**Data for review**.
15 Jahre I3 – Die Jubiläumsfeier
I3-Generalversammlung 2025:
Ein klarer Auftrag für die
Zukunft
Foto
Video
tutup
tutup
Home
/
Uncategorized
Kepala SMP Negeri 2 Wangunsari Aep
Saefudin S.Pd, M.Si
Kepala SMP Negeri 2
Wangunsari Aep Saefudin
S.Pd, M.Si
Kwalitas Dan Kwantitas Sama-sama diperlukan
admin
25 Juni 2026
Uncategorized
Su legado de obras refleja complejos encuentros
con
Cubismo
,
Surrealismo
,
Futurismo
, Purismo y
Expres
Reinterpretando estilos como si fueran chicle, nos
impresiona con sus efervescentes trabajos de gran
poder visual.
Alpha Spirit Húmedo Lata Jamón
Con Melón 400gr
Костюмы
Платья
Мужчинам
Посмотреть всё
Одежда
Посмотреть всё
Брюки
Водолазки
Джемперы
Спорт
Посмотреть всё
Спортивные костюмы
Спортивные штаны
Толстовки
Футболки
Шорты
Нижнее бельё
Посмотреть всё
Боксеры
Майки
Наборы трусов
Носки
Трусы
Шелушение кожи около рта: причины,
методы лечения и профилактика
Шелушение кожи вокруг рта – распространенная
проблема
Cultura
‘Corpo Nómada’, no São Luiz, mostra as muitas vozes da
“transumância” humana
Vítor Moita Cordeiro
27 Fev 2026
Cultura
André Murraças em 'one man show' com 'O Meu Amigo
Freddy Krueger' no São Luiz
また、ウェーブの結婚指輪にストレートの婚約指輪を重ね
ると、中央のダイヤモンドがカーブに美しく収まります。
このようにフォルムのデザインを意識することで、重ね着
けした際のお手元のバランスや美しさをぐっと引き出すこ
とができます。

**Work to complete**.
Return every entry above with nothing altered.

**Result of this exercise**.
15 Jahre I3 – Die Jubiläumsfeier
I3-Generalversammlung 2025:
Ein klarer Auftrag für die
Zukunft
Foto
Video
tutup
tutup
Home
/
Uncategorized
Kepala SMP Negeri 2 Wangunsari Aep
Saefudin S.Pd, M.Si
Kepala SMP Negeri 2
Wangunsari Aep Saefudin
S.Pd, M.Si
Kwalitas Dan Kwantitas Sama-sama diperlukan
admin
25 Juni 2026
Uncategorized
Su legado de obras refleja complejos encuentros
con
Cubismo
,
Surrealismo
,
Futurismo
, Purismo y
Expres
Reinterpretando estilos como si fueran chicle, nos
impresiona con sus efervescentes trabajos de gran
poder visual.
Alpha Spirit Húmedo Lata Jamón
Con Melón 400gr
Костюмы
Платья
Мужчинам
Посмотреть всё
Одежда
Посмотреть всё
Брюки
Водолазки
Джемперы
Спорт
Посмотреть всё
Спортивные костюмы
Спортивные штаны
Толстовки
Футболки
Шорты
Нижнее бельё
Посмотреть всё
Боксеры
Майки
Наборы трусов
Носки
Трусы
Шелушение кожи около рта: причины,
методы лечения и профилактика
Шелушение кожи вокруг рта – распространенная
проблема
Cultura
‘Corpo Nómada’, no São Luiz, mostra as muitas vozes da
“transumância” humana
Vítor Moita Cordeiro
27 Fev 2026
Cultura
André Murraças em 'one man show' com 'O Meu Amigo
Freddy Krueger' no São Luiz
また、ウェーブの結婚指輪にストレートの婚約指輪を重ね
ると、中央のダイヤモンドがカーブに美しく収まります。
このようにフォルムのデザインを意識することで、重ね着
けした際のお手元のバランスや美しさをぐっと引き出すこ
とができます。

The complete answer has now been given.